As a freelancer, you’ve got a lot on your plate. The last thing you want to think about is the legalities of your business relationships. In a perfect world, you’d just do the work and then get paid. Unfortunately, things aren’t always so easy in our imperfect world.

That’s where e-gree can help. It puts a variety of binding agreements and contracts in the palm of your hand. Whether you’re a writer, editor, photographer, or other type of freelancer, you can quickly and easily create contracts that spell out the terms of your projects so there are no misunderstandings later.

Why do freelancers need contracts?

As a freelancer, you know how important it is to deliver high-quality services, on time and within scope. But as any experienced freelancer will tell you, there will come a time when you and your client may disagree on the terms of the project — and it will probably happen right around the time you’re delivering.

The best way to avoid these kinds of issues is to clearly spell out the scope of the project ahead of time. This includes what you’ll be doing and how, but it should also detail how much you’ll be paid, when you’ll be paid, and by which method. You also should include additional terms that both parties will be bound by, such as who will own the rights to the work and what will happen if work (or payment) is delivered late.

This sounds a lot like a contract, right? And you need lawyers for contracts, right?

With e-gree, you don’t have to spend money hiring an expensive attorney to draw up contracts every time you pick up a new project. Instead, use e-gree’s convenient mobile apps to create your own agreements in just minutes. No matter your industry, e-gree will handle the legal stuff so you can get to work.

How to make a contract with e-gree

Creating a contract with e-gree is extremely simple. All you need is a mobile device (Android or iOS) and a few minutes of your time. 

You’ll start out by entering some simple info, such as who you are and who you’ll be working with. From there, you’ll provide details about your project, such as what you’ll be doing, when you’ll have it completed, and how much you’ll be paid.

If you need to spell out additional terms, such as who’ll own the final work or limitations on how the work can be used, you can also provide that information.

When you’re done providing all the pertinent information, e-gree will create a professional, customized contract for your review. Give it a peek (and be in awe of the legal details you may have never thought about), and then give it your stamp of approval by signing with your finger or a stylus.

And that’s it! You’ve just created an e-greement that will protect you when it comes to contract disputes and misunderstandings.

Sharing e-gree contracts

You’ve created a contract, and you’re ready to put it into play. All you have to do is get it into the hands of your client so that they can sign it, giving you the green light to get to work.

Printing? Mailing? Annoying pens that run out of ink halfway through your signature? You can forget about all that with e-gree. Instead, you’ll send your contract digitally — via email, text, messenger, or really any other form of communication you prefer.

Once you’ve sent your contract, all you have to do is sit tight. As soon as your client has signed it, you’ll receive a notification from e-gree so you can proceed with the project. 

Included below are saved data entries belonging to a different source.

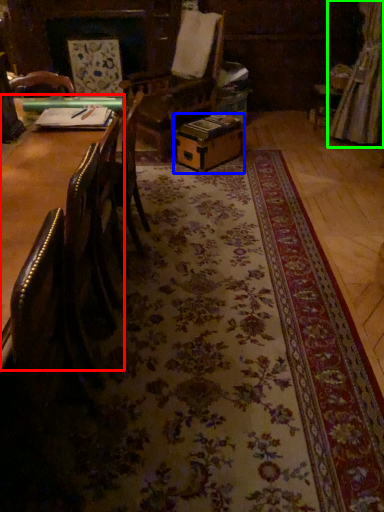 Question: Based on their relative distances, which object is farther from table (highlighted by a red box)? Choose from cardboard box (highlighted by a blue box) and curtain (highlighted by a green box).

Choices:
 (A) cardboard box
 (B) curtain

Answer: (B) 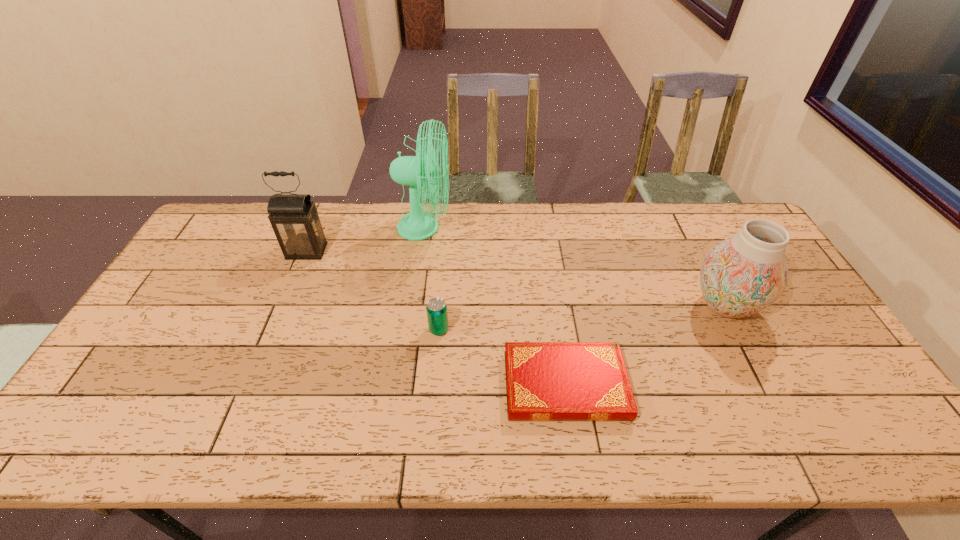 Identify the location of vacant position at the far left corner of the desktop. (262, 207).

Locate an element on the screen. This screenshot has height=540, width=960. vacant space at the far right corner of the desktop is located at coordinates (722, 211).

This screenshot has height=540, width=960. Find the location of `free spot between the rightmost object and the leftmost object`. free spot between the rightmost object and the leftmost object is located at coordinates (516, 278).

At what (x,y) coordinates should I click in order to perform the action: click on free area in between the beer can and the leftmost object. Please return your answer as a coordinate pair (x, y). Image resolution: width=960 pixels, height=540 pixels. Looking at the image, I should click on (372, 291).

The image size is (960, 540). In order to click on vacant area that lies between the beer can and the nearest object in this screenshot , I will do `click(502, 357)`.

The height and width of the screenshot is (540, 960). In order to click on unoccupied position between the rightmost object and the nearest object in this screenshot , I will do `click(645, 345)`.

This screenshot has height=540, width=960. I want to click on vacant region between the fourth tallest object and the leftmost object, so click(x=372, y=291).

Locate an element on the screen. Image resolution: width=960 pixels, height=540 pixels. vacant region between the second shortest object and the lantern is located at coordinates (372, 291).

The height and width of the screenshot is (540, 960). In order to click on free spot between the second shortest object and the hardback book in this screenshot , I will do `click(502, 357)`.

Locate an element on the screen. This screenshot has width=960, height=540. unoccupied area between the leftmost object and the fan is located at coordinates (366, 240). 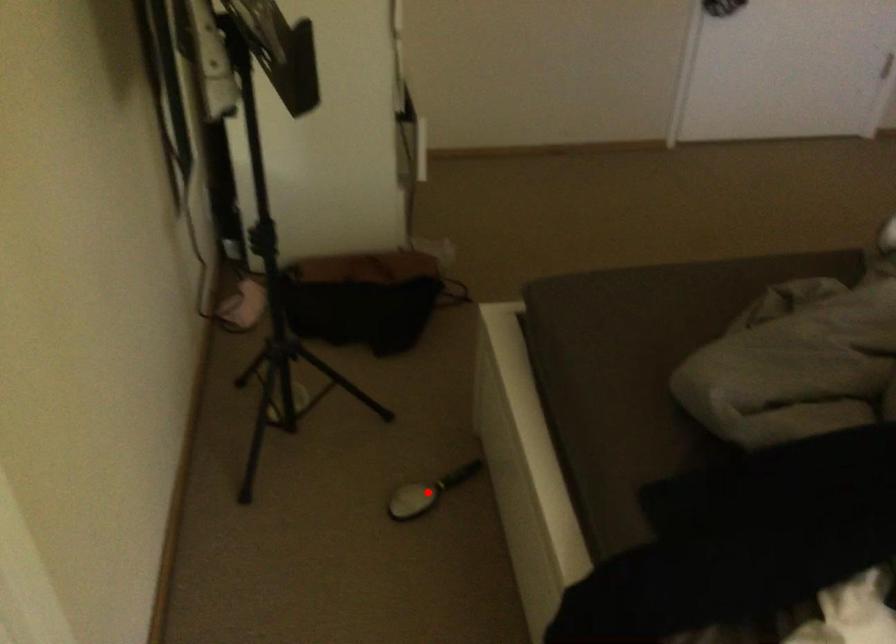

Working on multiple gigs? Access your e-gree dashboard to see which contracts are active and which are still pending, as well as those that have been rejected. All this info, plus account settings, are accessible from the palm of your hand, so you won’t waste time tracking down emails or printouts.

Tips for making the most of your contracts

Ready to create your own contracts? Before you get started, consider these helpful hints.

Always create a contract

You might be under the impression that only larger projects require a contract, but honestly, you should be creating contracts for every gig you undertake. After all, if a project is worth doing, it’s worth spelling out the details.

How a client reacts to your request for a signed contract prior to starting work can give you a lot of insight into how the relationship may play out. For example, a customer who balks at the idea of putting details in writing and then formally agreeing to them might be someone to stay away from.

On the other hand, you may also encounter clients who’ve never had to sign a contract while working with a freelancer. The fact that you take your work so seriously that you require one may give you an edge.

Sweat the details

A contract that doesn’t cover all the nitty-gritty details might as well not be a contract at all. In order for an agreement to properly protect you, it’s imperative that you spell out as many terms as possible. In addition to the obvious ones, also consider provisions in the event there’s an emergency or the client changes their mind halfway through the project.

Other important details you might cover include what you’ll do if the client requires revisions or extra work, the terms of your cancellation policy, and what happens if the client is late in making payments.

Consider a payment plan

As a freelancer, you’re probably used to getting paid after you’ve completed a project. But there may be instances when you’d prefer different payment terms, such as a portion up-front or monthly payments. This can be especially true when you’re working on large, labor-intensive projects.

And the truth is, there may be times when your clients may also appreciate something other than having to make a lump-sum payment. For some, it might be easier on the pocketbook to make several payments throughout the course of the project rather than one big one at the end.

In these cases, you can easily use e-gree to detail the terms of a payment plan. In addition to spelling out how much you’ll be paid and when, you can also note that you’ll assess late fees or even withhold work if payments are not made on time.